Adaptation

Adaptation describes the usefulness of a given trait in terms of an organism’s fitness.  In Tinbergen’s four areas, it is commonly referred to as adaptive value and describes why and organism “is the way it is” (Suzy Renn’s B342 :Animal Behavior  course website).  It represents an ultimate cause or process and can be conflated with phylogeny, which describes the “sequential changes in a species across time” (Suzy Renn’s B342 :Animal Behavior course website).

Just How Is Clicking Adaptive?

While most researchers agree that moth clicking is defensive in nature, there are many hypotheses as to how the behavior actually deters bats.  One hypothesis, the startle hypothesis, claims that moth clicks are timed in such a way as to throw bats off course at the last possible moment, thereby "startling" it before it has made contact.  Another hypothesis, the jamming hypothesis, claims that the timing and frequency of moth clicks are intended to confuse the bat by somehow disrupting its perception.  The final hypothesis, the aposematic hypothesis, claims that clicks are intended to warn bats of chemical defenses that render moths unpalatable to them.

Experimental Desgin

 

Hristov and Conner (2005) created an experimental design that de-coupled chemical unpalatability from sound production to determine how naive bats would learn to respond to moths that differed naturally in their sound production and unpalatability (Figure 1).  Each of the three hypotheses predicts a different pattern of learning behavior.  The jamming hypothesis predicts that bats will have difficulty capturing clicking moths throughout the week-long study, regardless of whether the moths are unpalatable or not (Figure 2).  The startle hypothesis predicts that bats will initially have difficulty capturing clicking moths regardless of palatability, but will get progressively better at catching over time. The aposematic hypothesis predicts that bats will never have any difficulty capturing clicking moths, but will learn to avoid them if they are also unpalatable.

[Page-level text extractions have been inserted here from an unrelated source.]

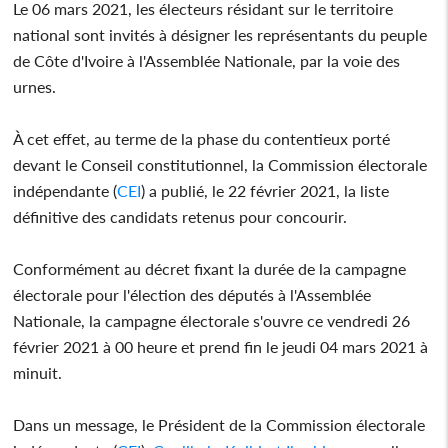
Le 06 mars 2021, les électeurs résidant sur le territoire
national sont invités à désigner les représentants du peuple
de Côte d'Ivoire à l'Assemblée Nationale, par la voie des
urnes.
À cet effet, au terme de la phase du contentieux porté
devant le Conseil constitutionnel, la Commission électorale
indépendante (
CEI
) a publié, le 22 février 2021, la liste
définitive des candidats retenus pour concourir.
Conformément au décret fixant la durée de la campagne
électorale pour l'élection des députés à l'Assemblée
Nationale, la campagne électorale s'ouvre ce vendredi 26
février 2021 à 00 heure et prend fin le jeudi 04 mars 2021 à
minuit.
Dans un message, le Président de la Commission électorale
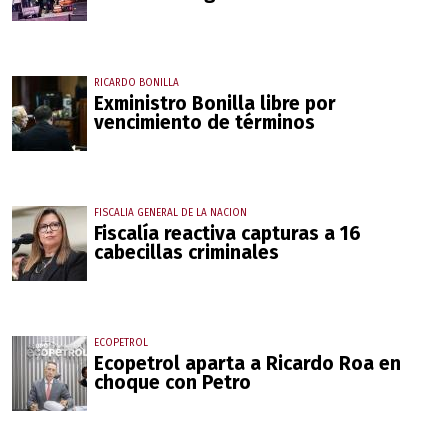
RICARDO BONILLA
Exministro Bonilla libre por
vencimiento de términos
FISCALIA GENERAL DE LA NACION
Fiscalía reactiva capturas a 16
cabecillas criminales
ECOPETROL
Ecopetrol aparta a Ricardo Roa en
choque con Petro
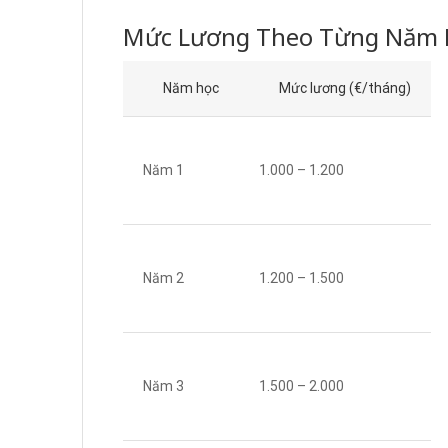
Mức Lương Theo Từng Năm 
Năm học
Mức lương (€/tháng)
Năm 1
1.000 – 1.200
Năm 2
1.200 – 1.500
Năm 3
1.500 – 2.000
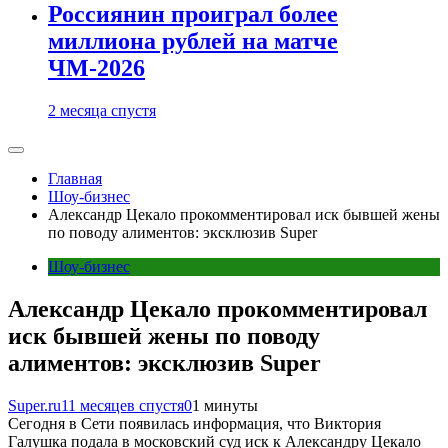
Россиянин проиграл более
миллиона рублей на матче
ЧМ-2026
2 месяца спустя
Главная
Шоу-бизнес
Александр Цекало прокомментировал иск бывшей жены
по поводу алиментов: эксклюзив Super
Шоу-бизнес
Александр Цекало прокомментировал
иск бывшей жены по поводу
алиментов: эксклюзив Super
Super.ru
11 месяцев спустя
0
1 минуты
Сегодня в Сети появилась информация, что Виктория
Галушка подала в московский суд иск к Александру Цекало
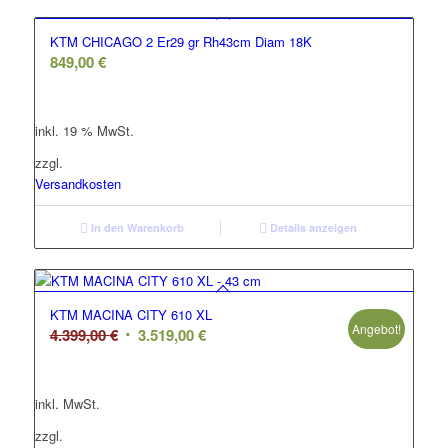
KTM CHICAGO 2 Er29 gr Rh43cm Diam 18K
849,00
€
inkl. 19 % MwSt.
zzgl.
Versandkosten
In den Warenkorb
Details anzeigen
KTM MACINA CITY 610 XL
Angebot!
Ursprünglicher
Aktueller
4.399,00
€
3.519,00
€
Preis
Preis
war:
ist:
inkl. MwSt.
4.399,00 €
3.519,00 €.
zzgl.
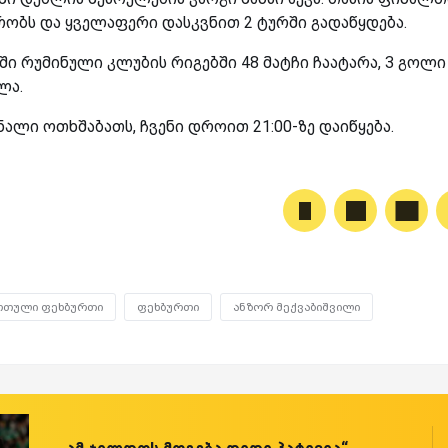
რობს და ყველაფერი დასკვნით 2 ტურში გადაწყდება.
ონში რუმინული კლუბის რიგებში 48 მატჩი ჩაატარა, 3 გოლი
ლა.
ნალი ოთხშაბათს, ჩვენი დროით 21:00-ზე დაიწყება.
რთული ფეხბურთი
ფეხბურთი
ანზორ მექვაბიშვილი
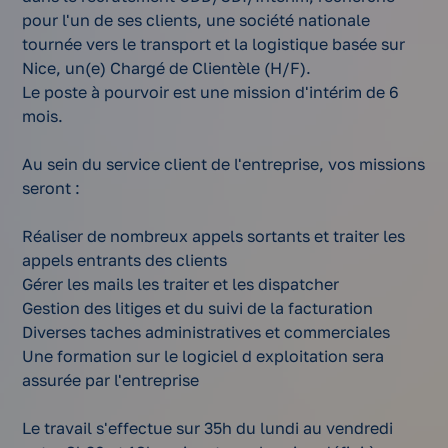
pour l'un de ses clients, une société nationale
tournée vers le transport et la logistique basée sur
Nice, un(e) Chargé de Clientèle (H/F).
Le poste à pourvoir est une mission d'intérim de 6
mois.
Au sein du service client de l'entreprise, vos missions
seront :
Réaliser de nombreux appels sortants et traiter les
appels entrants des clients
Gérer les mails les traiter et les dispatcher
Gestion des litiges et du suivi de la facturation
Diverses taches administratives et commerciales
Une formation sur le logiciel d exploitation sera
assurée par l'entreprise
Le travail s'effectue sur 35h du lundi au vendredi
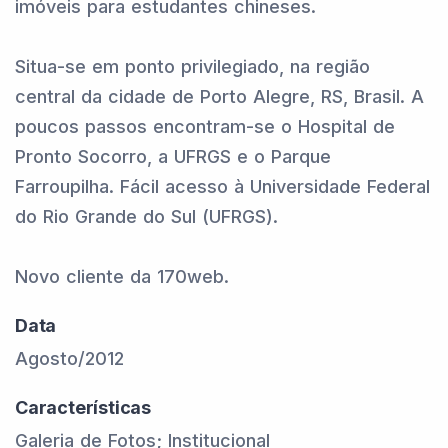
imóveis para estudantes chineses.
Situa-se em ponto privilegiado, na região
central da cidade de Porto Alegre, RS, Brasil. A
poucos passos encontram-se o Hospital de
Pronto Socorro, a UFRGS e o Parque
Farroupilha. Fácil acesso à Universidade Federal
do Rio Grande do Sul (UFRGS).
Novo cliente da 170web.
Data
Agosto/2012
Características
Galeria de Fotos; Institucional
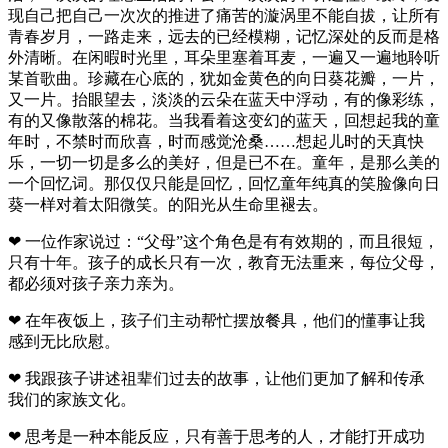
现自己把自己一次次的推进了痛苦的漩涡里不能自拔，让所有
青春岁月，一路走来，远去的已经模糊，记忆深处的反而是格
外清晰。在闲暇时光里，耳朵里塞着耳麦，一遍又一遍地聆听
某首歌曲。珍藏在心底的，犹如金黄色的向日葵花瓣，一片，
又一片。抬眼望去，淡淡的云朵在蓝天中浮动，有的像彩练，
有的又像散落的棉花。当我看着这变幻的蓝天，回想起我的童
年时，不禁时而欣喜，时而感觉沧桑……想起儿时的天真快
乐，一切一切是多么的美好，但是已不在。童年，是那么美的
一个回忆词。那仅仅只能是回忆，回忆童年纯真的笑脸像向日
葵一样对着太阳微笑。的阳光从生命里褪去。
❤ 一位作家说过：“父母”这个角色是有有效期的，而且很短，
只有十年。孩子的成长只有一次，教育无法重来，每位父母，
都必须对孩子亲力亲为。
❤ 在年夜饭上，孩子们主动帮忙摆放餐具，他们的懂事让我
感到无比欣慰。
❤ 我跟孩子讲述祖辈们过去的故事，让他们更加了解和传承
我们的家族文化。
❤ 思考是一种本能反应，只有善于思考的人，才能打开成功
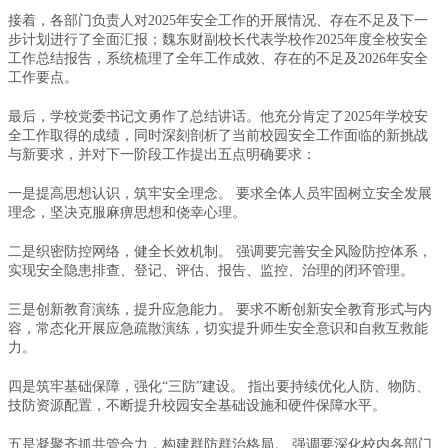
接着，各部门负责人对2025年安全工作的开展情况、存在不足及下一
步计划进行了全面汇报；魏东财副校长代表学校作2025年度全校安全
工作总结报告，系统梳理了全年工作成效、存在的不足及2026年安全
工作要点。
最后，学校党委书记文勇作了总结讲话。他充分肯定了2025年学校安
全工作取得的成绩，同时深刻剖析了当前校园安全工作面临的新挑战
与新要求，并对下一阶段工作提出五点明确要求：
一是提高思想认识，筑牢安全理念。 要求全体人员牢固树立安全发展
理念，坚决克服麻痹思想和侥幸心理。
二是织密防控网络，健全长效机制。 强调要完善安全风险防控体系，
实现安全隐患排查、登记、评估、报告、监控、治理的闭环管理。
三是创新教育演练，提升应急能力。 要求不断创新安全教育形式与内
容，常态化开展应急疏散演练，切实提升师生安全意识和自救互救能
力。
四是筑牢基础保障，强化“三防”建设。 指出要持续优化人防、物防、
技防资源配置，不断提升校园安全基础设施和硬件保障水平。
五是凝聚齐抓共管合力，构建群防群治格局。 强调要深化校内各部门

Figure 1. Arctiid moth species naturally possesing different combinations of chemical defense and sound production.  Moths that possess chemical defense are labeled C+, while moths that do not are labeled C-.  Similarly moths that possess that ability to produce sound are labeled S+ and those that are not are labeled S-.  (Hristov and Conner, 2005)

 

The results support the aposematic hypothesis in that all bats tested had the ability to capture sound producing moths, however when sound production was paired with unpalatability, bats quickly learned to avoid clicking moths.  Conversely, when sound production was paired with palatability, bats captured clicking moths with the same frequency as control moths.  In other words, the bats only learn to avoid moth clicks if they are paired with chemical defense.  This kind of acoustic warning system could have been selected for over evolutionary time under an individual or kin selection model.  In the former, a clicking moth benefits from higher survival rates and therefore has a statistically higher chance of leaving behind offspring than a silent moth.  In the latter, a clicking moth that is killed in the process of 'teaching' the bat may still increase the survival rates of his clicking brethren (Hristov and Conner, 2005).  The experiment by Hristov and Conner does not label the jamming and startle hypotheses as patently incorrect.  It merely provides evidence for aposematism as the dominant mechanism by which moths repel bats.  Jamming has been shown to operate in some species, although even here it is likely an embellishment to an existent aposematic signal (Fullard, 1979).  The jamming hypothesis requires an incredible degree of specificity, both in terms of timing and frequency and might therefore be expected to evolve more slowly, or secondarily (Hristov and Conner, 2005).  The startle hypothesis is likely to generate an effect that is too ephemeral to become an effective bat deterrent, especially in environments where bat-moth encounter rates are high (Hristov and Conner, 2005).

Figure 2.  Predictions for experimental moth (dotted red) and control moth (dotted blue) interactions with big brown bats under the acoustic aposematism, jamming, and startle hypotheses.  Solid lines show results for experimental moths (red) and control moths (blue) (Image from Hristov and Conner, 2005)

 

Benefit for Bats

True aposematic signaling is beneficial to bats as it warns against unfavorable prey.  By avoiding unpalatable moths, bats do not waste time and energy attempting to catch them.  Without the warning of sound, unpalatable and palatable moths would be hunted in the same way.  Unpalatable moths would be caught and handled, but would eventually be dropped and left uneaten due to their chemical defenses.  This scenario is not ideal for either party as the moth survival rate is often low after handling, and the bat has expended energy for no gain. 

On the other hand there is no benefit to the bats in avoiding a mimic.  In fact, in this case, the bat has been duped out of a perfectly delicious meal.  Bats would therefore most benefit from an ability to determine which moths were mimics and which were not.  While bats do have the ability to learn to decouple moth clicking from unpalatability, it is often difficult for them to do so in natural settings as mimics are almost always sympatric with their models (Ihalainen, E et al., 2008).